# TP3: Word embeddings
Master LiTL

Page du cours : https://github.com/chloebt/m2-litl-students


In this practical session, we will explore the generation of word embeddings.

We will make use of *gensim* for generating word embeddings. 
If you want to use your own computer you will need to make sure it is installed (e.g. using the command ```pip```). 
If you’re using Anaconda/Miniconda, you can use the command ```conda install <modulename>```.

Sources:
- Practical from T. van de Cruys
- https://machinelearningmastery.com/develop-word-embeddings-python-gensim/
- https://radimrehurek.com/gensim/models/word2vec.html
- https://www.shanelynn.ie/word-embeddings-in-python-with-spacy-and-gensim/: see an example based on the 20NewsGroup corpus
- http://mccormickml.com/2017/01/11/word2vec-tutorial-part-2-negative-sampling/ 
- (not used but seems interesting: https://www.machinelearningplus.com/nlp/gensim-tutorial/#14howtotrainword2vecmodelusinggensim)


## 1. Look at the data

Upload the data: *corpus_food.txt.gz*. 
The data come from blogs on cooking.

You cab take a look at your data using a terminal and the following commands:

* Number of lines:
```
$ wc -l corpus_food.txt
$ 1161270 corpus_food.txt
```

* first ten lines:
```
$ head -n 10 corpus_food.txt
$ -mention meilleur espoir féminin : on aurait pu ajouter ioudgine .
malheureusement , comme presque tout ce qui est bon , c' est bourré de beurre et de sucre .
j' avais déjà façonné une recette allégée pour weight watchers mais elle contenait encore du beurre et un peu de sucre .
aujourd' hui je vous propose cette recette que j' ai improvisée hier soir , sans beurre et sans sucre .
n' empêche que pour acheter sa propre baguette magique ou pour déguster des bières au beurre , on pourrait partir au bout du monde !
menthe , sucre de canne , rhum , citron vert , sont vos meilleurs amis en soirée ?
parfois , on rêve d' un bon verre de vin .
la marque de biscuits oreo a pensé aux gourmandes et aux gourmands , et s' apprête à lancer des gâteaux dotés de nouvelles saveurs : caramel beurre salé et noix de coco .
rangez les parapluies , et sortez le sel et le citron !
le vin on adore le savourer avec modération .
```

Première phrase bizarre mais sinon le début : http://www.leblogdelaura.com/2017/03/pancakes-sans-sucre-et-sans-graisses.html

## 2. Build word embeddings

We  will  use *gensim* in  order  to  induce  word  embeddings  from  text.
*gensim* is  a  vector  space modeling and topic modeling toolkit for python, and contains an efficient implementation of the *word2vec* algorithms.

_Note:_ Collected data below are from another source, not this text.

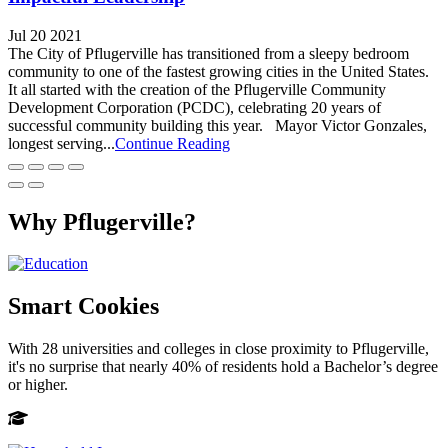
Jul 20 2021
The City of Pflugerville has transitioned from a sleepy bedroom
community to one of the fastest growing cities in the United States.
It all started with the creation of the Pflugerville Community
Development Corporation (PCDC), celebrating 20 years of
successful community building this year. Mayor Victor Gonzales,
longest serving...
Continue Reading
Why Pflugerville?
Smart Cookies
With 28 universities and colleges in close proximity to Pflugerville,
it's no surprise that nearly 40% of residents hold a Bachelor’s degree
or higher.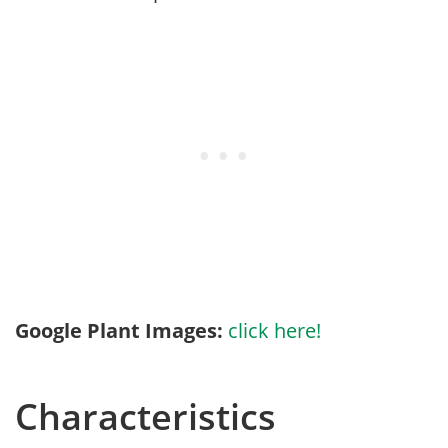
Google Plant Images:
click here!
Characteristics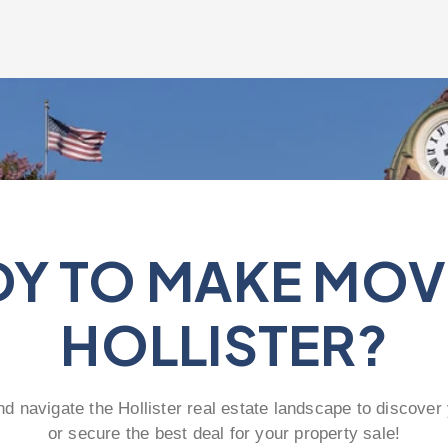
Y TO MAKE MOV
HOLLISTER?
nd navigate the Hollister real estate landscape to discover
or secure the best deal for your property sale!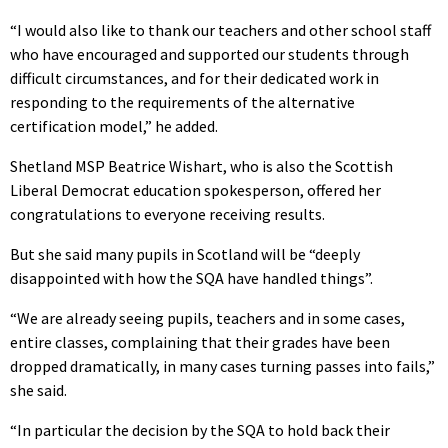
“I would also like to thank our teachers and other school staff
who have encouraged and supported our students through
difficult circumstances, and for their dedicated work in
responding to the requirements of the alternative
certification model,” he added.
Shetland MSP Beatrice Wishart, who is also the Scottish
Liberal Democrat education spokesperson, offered her
congratulations to everyone receiving results.
But she said many pupils in Scotland will be “deeply
disappointed with how the SQA have handled things”.
“We are already seeing pupils, teachers and in some cases,
entire classes, complaining that their grades have been
dropped dramatically, in many cases turning passes into fails,”
she said.
“In particular the decision by the SQA to hold back their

*word2vec* consists of two different algorithms: *skipgram* (sg) and *continuous-bag-of-words* (cbow). 
The underlying prediction task of the former is to estimate the context words from the target word ; the prediction task of the latter is to estimate the target word from the sum of the context words. 

### 2.1 Train a model
▶▶**Run the following code: it will build word embeddings based on the food corpus using the Word2Vec algorithm.**
The model will be saved on your disk.

In [None]:
# potential Error: need to update smart_open with conda install smart_open==2.0.0 or pip install smart_open==2.0.0


# construct word2vec model using gensim

from gensim.models import Word2Vec 

import gzip
import logging

import time

# set up logging for gensim
logging.basicConfig(format='%(asctime)s : %(levelname)s : %(message)s',
                    level=logging.INFO)

# we define a PlainTextCorpus class; this will provide us with an
# iterator over the corpus (so that we don't have to load the corpus
# into memory)
class PlainTextCorpus(object):
    def __init__(self, fileName):
        self.fileName = fileName

    def __iter__(self):
        for line in gzip.open(self.fileName, 'rt', encoding='utf-8'):
            yield  line.split()

# -- Instantiate the corpus class using corpus location
sentences = PlainTextCorpus('corpus_food.txt.gz')

# -- Trianing
# we only take into account words with a frequency of at least 50, and
# we iterate over the corpus only once
model = Word2Vec(sentences, min_count=50, iter=1, sorted_vocab=1)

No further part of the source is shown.